On the day of the tour, Graham Mitchell from the Ohio EPA joins the group. Lisa arrives with several other mothers from the community, caravanning toward the facility in shared cars. The plant rises out of the flat Ohio landscape like a sealed world — chain-link fences topped with barbed wire, warning signs posted every few yards, guards watching from the gate.

Just before they’re allowed inside, an NLO employee assigned as their guide tries to change the rules. No camera. No radiation monitor.

Lisa doesn’t hesitate.

“Fine,” she says. “Then I’ll walk right back out to the reporters at the fence and tell them exactly what just happened.”

It works. He relents. The gates open. Lisa walks in, camera rolling.

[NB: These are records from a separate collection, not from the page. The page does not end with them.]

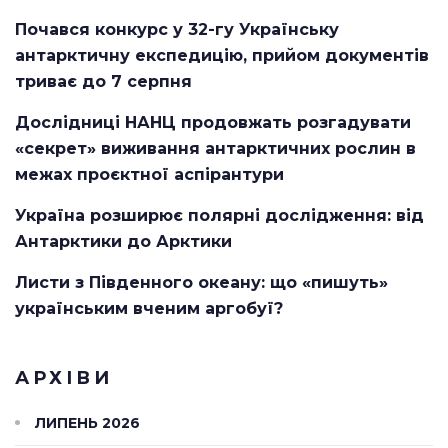
Почався конкурс у 32-гу Українську
антарктичну експедицію, прийом документів
триває до 7 серпня
Дослідниці НАНЦ продовжать розгадувати
«секрет» виживання антарктичних рослин в
межах проєктної аспірантури
Україна розширює полярні дослідження: від
Антарктики до Арктики
Листи з Південного океану: що «пишуть»
українським вченим аргобуї?
АРХІВИ
ЛИПЕНЬ 2026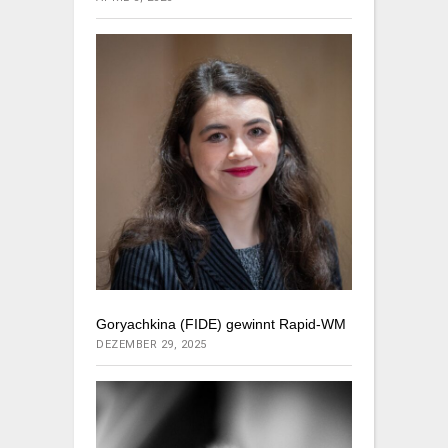
Goryachkina (FIDE) gewinnt Rapid-WM
DEZEMBER 29, 2025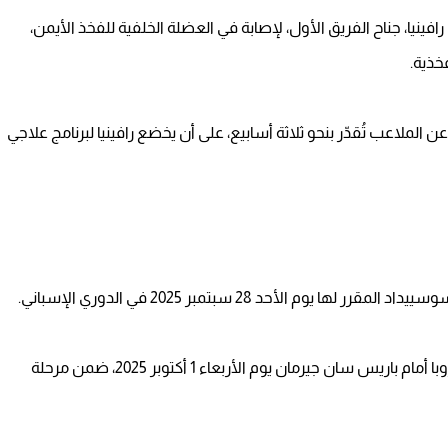
 رافينيا، جناح الفريق الأول، لإصابة في العضلة الخلفية للفخذ الأيمن،
خذية.
 الملاعب تُقدّر بنحو ثلاثة أسابيع، على أن يخضع رافينيا لبرنامج علاجي
 الأحد 28 سبتمبر 2025 في الدوري الإسباني.
كما سيفتقده الفريق في موقعة نارية بدوري أبطال أوروبا أمام باريس سان جيرمان يوم الأربعاء 1 أكتوبر 2025، ضمن مرحلة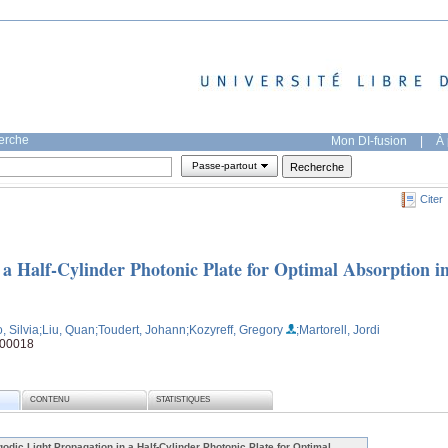
herche
Mon DI-fusion
|
À 
Passe-partout
Citer
 a Half-Cylinder Photonic Plate for Optimal Absorption i
, Silvia
;Liu, Quan
;Toudert, Johann
;Kozyreff, Gregory
;Martorell, Jordi
900018
CONTENU
STATISTIQUES
godic Light Propagation in a Half-Cylinder Photonic Plate for Optimal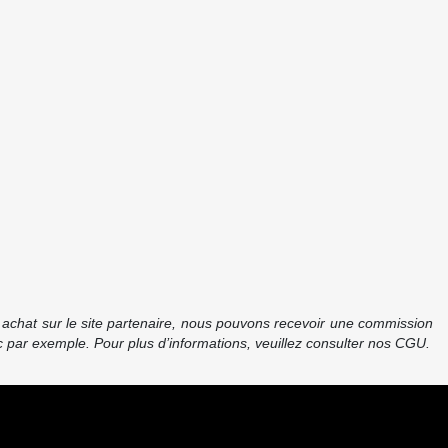
re achat sur le site partenaire, nous pouvons recevoir une commission
 par exemple. Pour plus d’informations, veuillez consulter nos CGU.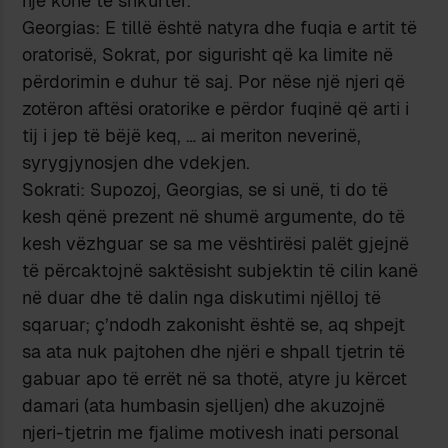
një kohë të shkurtër.
Georgias: E tillë është natyra dhe fuqia e artit të
oratorisë, Sokrat, por sigurisht që ka limite në
përdorimin e duhur të saj. Por nëse një njeri që
zotëron aftësi oratorike e përdor fuqinë që arti i
tij i jep të bëjë keq, … ai meriton neverinë,
syrygjynosjen dhe vdekjen.
Sokrati: Supozoj, Georgias, se si unë, ti do të
kesh qënë prezent në shumë argumente, do të
kesh vëzhguar se sa me vështirësi palët gjejnë
të përcaktojnë saktësisht subjektin të cilin kanë
në duar dhe të dalin nga diskutimi njëlloj të
sqaruar; ç’ndodh zakonisht është se, aq shpejt
sa ata nuk pajtohen dhe njëri e shpall tjetrin të
gabuar apo të errët në sa thotë, atyre ju kërcet
damari (ata humbasin sjelljen) dhe akuzojnë
njeri-tjetrin me fjalime motivesh inati personal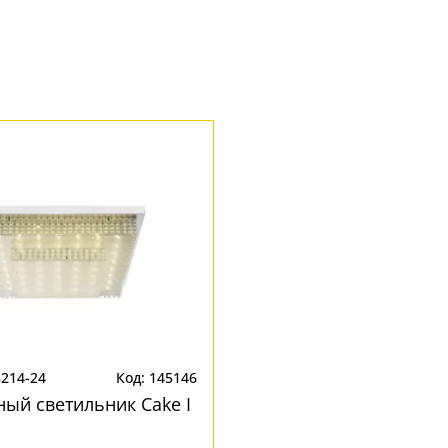
8214-24
Код: 145146
ый светильник Cake I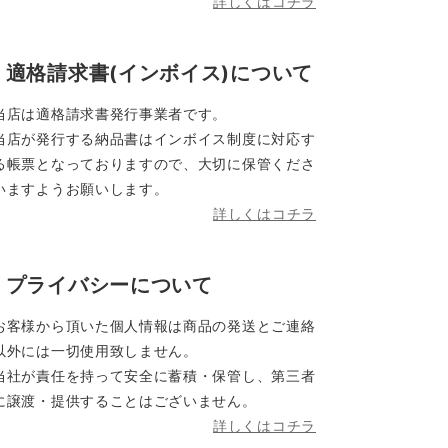
詳しくはコチラ
適格請求書(インボイス)について
当店は適格請求書発行事業者です。
当店が発行する納品書はインボイス制度に対応す
る帳票となっておりますので、大切に保管くださ
いますようお願いします。
詳しくはコチラ
プライバシーについて
お客様から頂いた個人情報は商品の発送とご連絡
以外には一切使用致しません。
当社が責任を持って安全に蓄積・保管し、第三者
に譲渡・提供することはございません。
詳しくはコチラ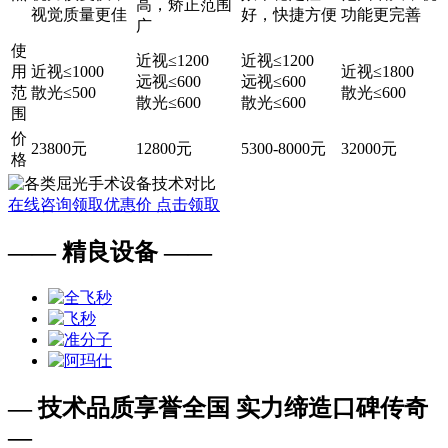
高，矫正范围
视觉质量更佳
好，快捷方便
功能更完善
广
使
近视≤1200
近视≤1200
用
近视≤1000
近视≤1800
远视≤600
远视≤600
范
散光≤500
散光≤600
散光≤600
散光≤600
围
价
23800元
12800元
5300-8000元
32000元
格
在线咨询领取优惠价
点击领取
—— 精良设备 ——
— 技术品质享誉全国 实力缔造口碑传奇
—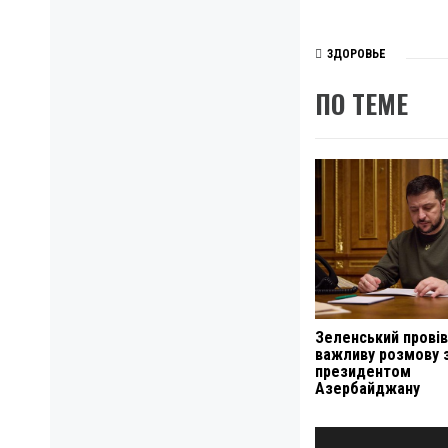
ЗДОРОВЬЕ
ПО ТЕМЕ
Зеленський провів
важливу розмову 
президентом
Азербайджану
Навигация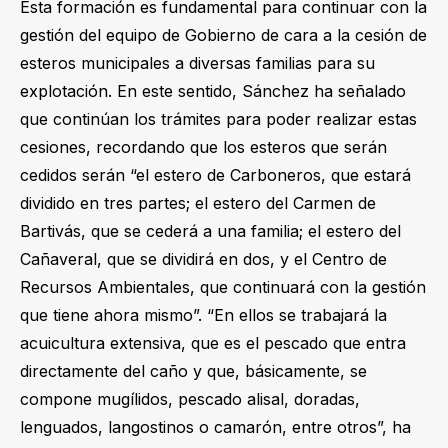
Esta formación es fundamental para continuar con la
gestión del equipo de Gobierno de cara a la cesión de
esteros municipales a diversas familias para su
explotación. En este sentido, Sánchez ha señalado
que continúan los trámites para poder realizar estas
cesiones, recordando que los esteros que serán
cedidos serán “el estero de Carboneros, que estará
dividido en tres partes; el estero del Carmen de
Bartivás, que se cederá a una familia; el estero del
Cañaveral, que se dividirá en dos, y el Centro de
Recursos Ambientales, que continuará con la gestión
que tiene ahora mismo”. “En ellos se trabajará la
acuicultura extensiva, que es el pescado que entra
directamente del caño y que, básicamente, se
compone mugílidos, pescado alisal, doradas,
lenguados, langostinos o camarón, entre otros”, ha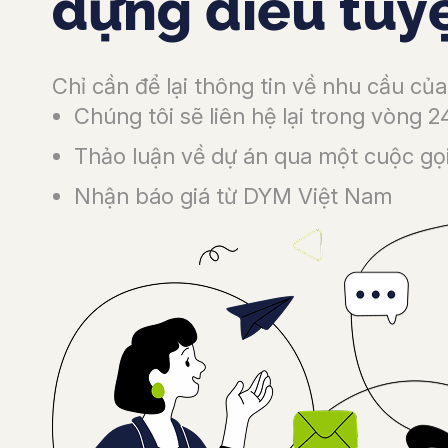
dựng điều tuyệ
Chỉ cần để lại thông tin về nhu cầu của
Chúng tôi sẽ liên hệ lại trong vòng 2
Thảo luận về dự án qua một cuộc gọ
Nhận báo giá từ DYM Việt Nam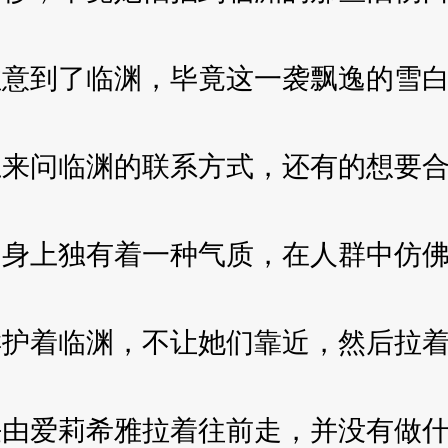
到了临渊，毕竟这一袭飘逸的雪白
问临渊的联系方式，还有的想要合
上独有着一种气质，在人群中仿佛
着临渊，不让她们靠近，然后拉着
爱莉希雅拉着往前走，并没有做什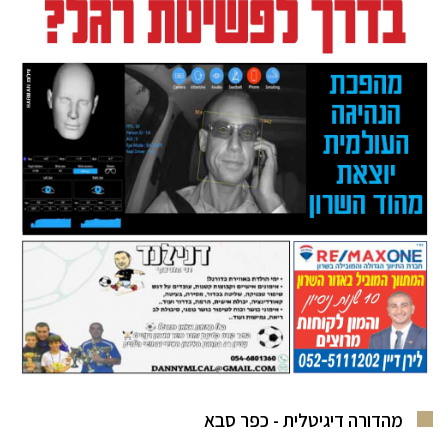
מהדורה דיגיטלית - כפר סבא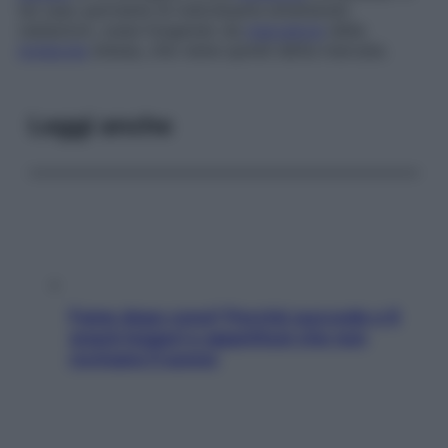
tal caso permette di individuarla emettendo
radiazioni, ossia fungendo da
marcatore
della
molecola
stessa, che viene quindi detta
marcata
.
Leggi anche
Fame dopo cena? Perché succede e 6
snack leggeri e appetitosi che non
rovinano il sonno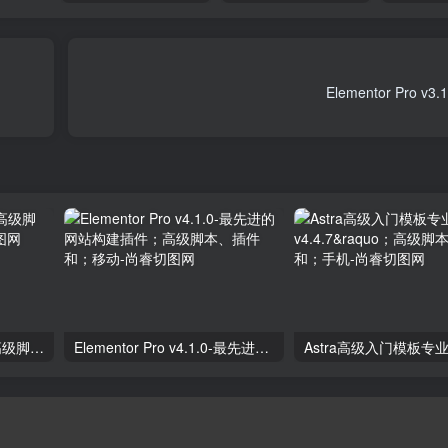
独立分析专业版2.9.1；高级脚本、插件和；手机
Elementor Pro v4.1.0-最先进的网站构建插件；高级脚本、插件和；移动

The group is led into production plants and through administrative buildings. NLO calls it full transparency. But Lisa sees many of the same issues that Dan saw on his first day of work. Dilapidated structures, dust gyrating through corridors, workers without protective gear.

FRESH touring the site for the first time in 1986. Credit: U.S. Department of Energy, United States Government via Flickr.

The FRESH visitors wear white lab coats, but notice that many of the workers roll their sleeves up. Their arms are covered in yellow dust and green salt, another byproduct of the uranium purification.

The day is long and drawn out, and Lisa is exhausted. As she’s climbing the stairs in a production plant, her bare hand instinctively grabs onto a railing. She doesn’t think much of it until they exit and Lisa sets off the radiation monitor.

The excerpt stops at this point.